Your instructions: Whenever a picture appears, omit it, and set down everything else in the records exactly.

Provided records:
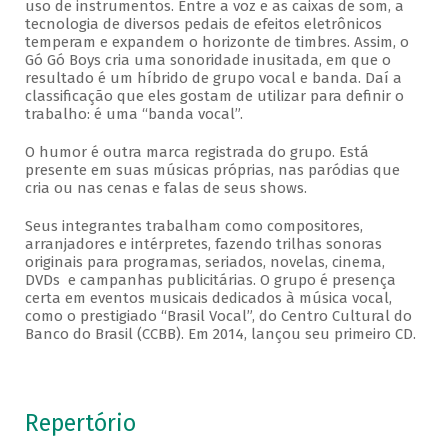
uso de instrumentos. Entre a voz e as caixas de som, a
tecnologia de diversos pedais de efeitos eletrônicos
temperam e expandem o horizonte de timbres. Assim, o
Gó Gó Boys cria uma sonoridade inusitada, em que o
resultado é um híbrido de grupo vocal e banda. Daí a
classificação que eles gostam de utilizar para definir o
trabalho: é uma “banda vocal”.
O humor é outra marca registrada do grupo. Está
presente em suas músicas próprias, nas paródias que
cria ou nas cenas e falas de seus shows.
Seus integrantes trabalham como compositores,
arranjadores e intérpretes, fazendo trilhas sonoras
originais para programas, seriados, novelas, cinema,
DVDs e campanhas publicitárias. O grupo é presença
certa em eventos musicais dedicados à música vocal,
como o prestigiado “Brasil Vocal”, do Centro Cultural do
Banco do Brasil (CCBB). Em 2014, lançou seu primeiro CD.
Repertório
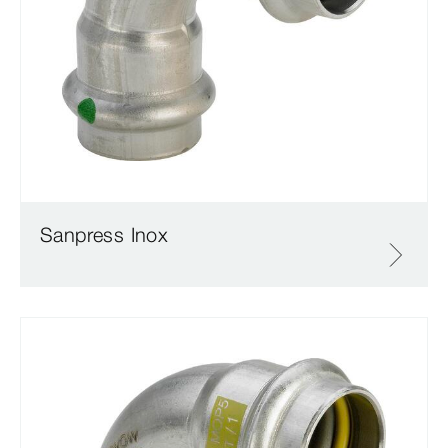
Sanpress Inox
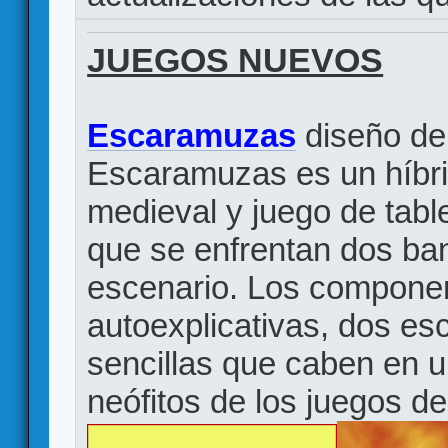
JUEGOS NUEVOS
Escaramuzas
diseño d
Escaramuzas es un híbri
medieval y juego de tabl
que se enfrentan dos ba
escenario. Los componen
autoexplicativas, dos es
sencillas que caben en u
neófitos de los juegos de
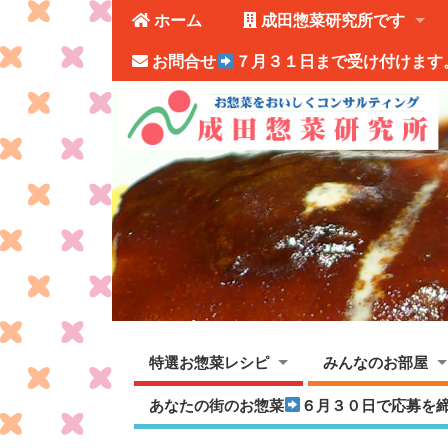
ホーム
成田惣菜研究所です
お問合せ
７月３１日まで受け付けます
特選お惣菜レシピ
みんなのお部屋
あなたの街のお惣菜
６月３０日で応募を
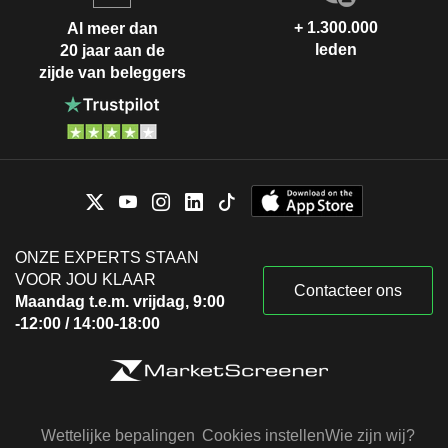
+ 1.300.000
Al meer dan
leden
20 jaar aan de
zijde van beleggers
ONZE EXPERTS STAAN
VOOR JOU KLAAR
Contacteer ons
Maandag t.e.m. vrijdag, 9:00
-12:00 / 14:00-18:00
Wettelijke bepalingen
Cookies instellen
Wie zijn wij?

Task answer:
uso de instrumentos. Entre a voz e as caixas de som, a
tecnologia de diversos pedais de efeitos eletrônicos
temperam e expandem o horizonte de timbres. Assim, o
Gó Gó Boys cria uma sonoridade inusitada, em que o
resultado é um híbrido de grupo vocal e banda. Daí a
classificação que eles gostam de utilizar para definir o
trabalho: é uma “banda vocal”.
O humor é outra marca registrada do grupo. Está
presente em suas músicas próprias, nas paródias que
cria ou nas cenas e falas de seus shows.
Seus integrantes trabalham como compositores,
arranjadores e intérpretes, fazendo trilhas sonoras
originais para programas, seriados, novelas, cinema,
DVDs e campanhas publicitárias. O grupo é presença
certa em eventos musicais dedicados à música vocal,
como o prestigiado “Brasil Vocal”, do Centro Cultural do
Banco do Brasil (CCBB). Em 2014, lançou seu primeiro CD.
Repertório
Sanpress Inox
JUEGOS NUEVOS
Escaramuzas
diseño d
Escaramuzas es un híbri
medieval y juego de tabl
que se enfrentan dos ba
escenario. Los componen
autoexplicativas, dos es
sencillas que caben en u
neófitos de los juegos de
ホーム
成田惣菜研究所です
お問合せ
７月３１日まで受け付けます
特選お惣菜レシピ
みんなのお部屋
あなたの街のお惣菜
６月３０日で応募を
+ 1.300.000
Al meer dan
leden
20 jaar aan de
zijde van beleggers
ONZE EXPERTS STAAN
VOOR JOU KLAAR
Contacteer ons
Maandag t.e.m. vrijdag, 9:00
-12:00 / 14:00-18:00
Wettelijke bepalingen
Cookies instellen
Wie zijn wij?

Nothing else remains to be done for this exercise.